Da gibt's nur zwei Möglichkeiten (3. wäre  wegschmeissen  )

1. Schraube rausbohren, dabei kann aber das Gewinde beschädigt werden.

2. Kleines Loch in die Mitte bohren und mit einem speziellen Ausdreher die Schraube rausdrehen. Sowas sollte ein guter Bikedealer in der Werkstatt haben.

Gruß Torsten


----------



## nurichdarf (16. Mai 2003)

Ausbohren geht ohne Probleme!  Was soll denn beschädigt werden  ausser der Schraube. 

Also einen 8 er Bohrer und in 10 sec. ist das Problem gelöst. 

@ Thorsten 
In diese Inbusschrauben kannst du kein kleines Loch bohren, die Schrauben sind schon klein   Deine Methode funktioniert nur bei grösseren Schrauben.


----------



## Franzi1 (17. Mai 2003)

Wenn Du im Besitz eines Torx-Schlüssels bist, natürlich in gleicher oder nächst größerer Größe, dann versuch mal den mit einem Hammer in den Schraubenkopf zu hauen. Ganz vorsichtig und mit viel Druck von oben sollte die Schraube den Kampf verlieren. 
Vielleicht sprühst Du vorher noch ein bischen Rostlöser drauf.

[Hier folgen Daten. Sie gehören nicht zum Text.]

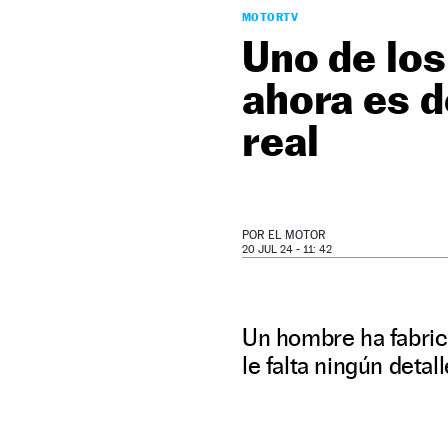
MOTORTV
Uno de los
ahora es 
real
POR
EL MOTOR
20 JUL 24 - 11: 42
Un hombre ha fabri
le falta ningún deta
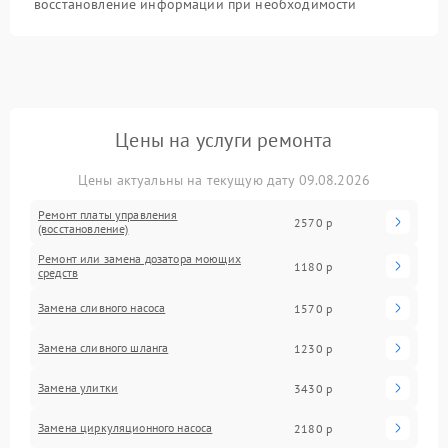
восстановление информации при необходимости
Цены на услуги ремонта
Цены актуальны на текущую дату 09.08.2026
Ремонт платы управления
2570 р
(восстановление)
Ремонт или замена дозатора моющих
1180 р
средств
Замена сливного насоса
1570 р
Замена сливного шланга
1230 р
Замена улитки
3430 р
Замена циркуляционного насоса
2180 р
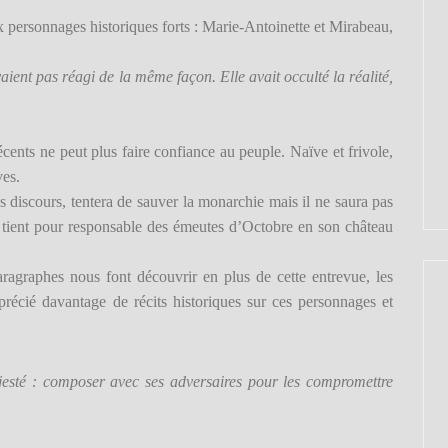
x personnages historiques forts : Marie-Antoinette et Mirabeau,
ient pas réagi de la même façon. Elle avait occulté la réalité,
ents ne peut plus faire confiance au peuple. Naïve et frivole,
ves.
es discours, tentera de sauver la monarchie mais il ne saura pas
e tient pour responsable des émeutes d’Octobre en son château
aragraphes nous font découvrir en plus de cette entrevue, les
pprécié davantage de récits historiques sur ces personnages et
Majesté : composer avec ses adversaires pour les compromettre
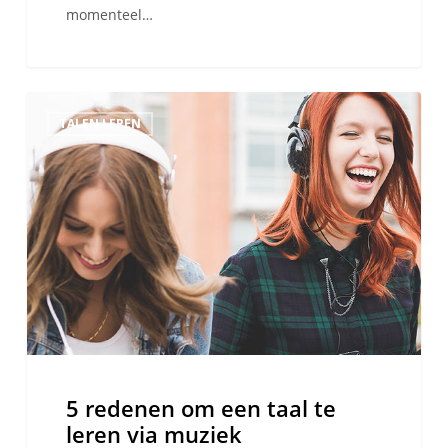
momenteel…
5
TALEN LEREN
redenen
om
een
taal
te
leren
via
muziek
5 redenen om een taal te
leren via muziek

Falls die Schraube noch nicht allzu sehr ausgenudelt ist gäbe es vorher noch eine andere Möglichkeit. Du nimmst einen Hammer und einen Dorn und gibst dem Schraubenkopf 3 kräftige Schläge.
Jetzt kannst Du den Inbusschlüssel mit leichten Hammerschlägen
wieder reinhauen und vorsichtig und Druck von oben losdrehen.
Das geht aber nicht mit einem abgewinkelten Inbus, es sollte schon ein Stäbchen sein oder halt mit Griff.
Ich hoffe mich verständlich ausgedrückt zu haben.
MfG, Franzi.


----------



## Sherman (17. Mai 2003)

Was du auch probieren könntest, du nimmst son Hardcore Kleber und leimst den Imbus einfach auf den Schraubenkopf.


----------



## Brägel (17. Mai 2003)

ich hatte heute genau das gleiche Problem. Geholfen hat bei mir nur die Flex. War mir auch egal, weil ich die Cleats sowieso wechseln musste und schon neue hatte.


----------



## nurichdarf (17. Mai 2003)

Hier sollte man auch auf die Montage der neuen Cleats kurz eingehen.  

Gewinde und Schraube unbedingt vor Einbau fetten, ebenso den Senkkopf.  

Der Schweiss in den Schuhen lässt die Schrauben festrosten. Die Steine etc. machen den Innensechskant kaputt. 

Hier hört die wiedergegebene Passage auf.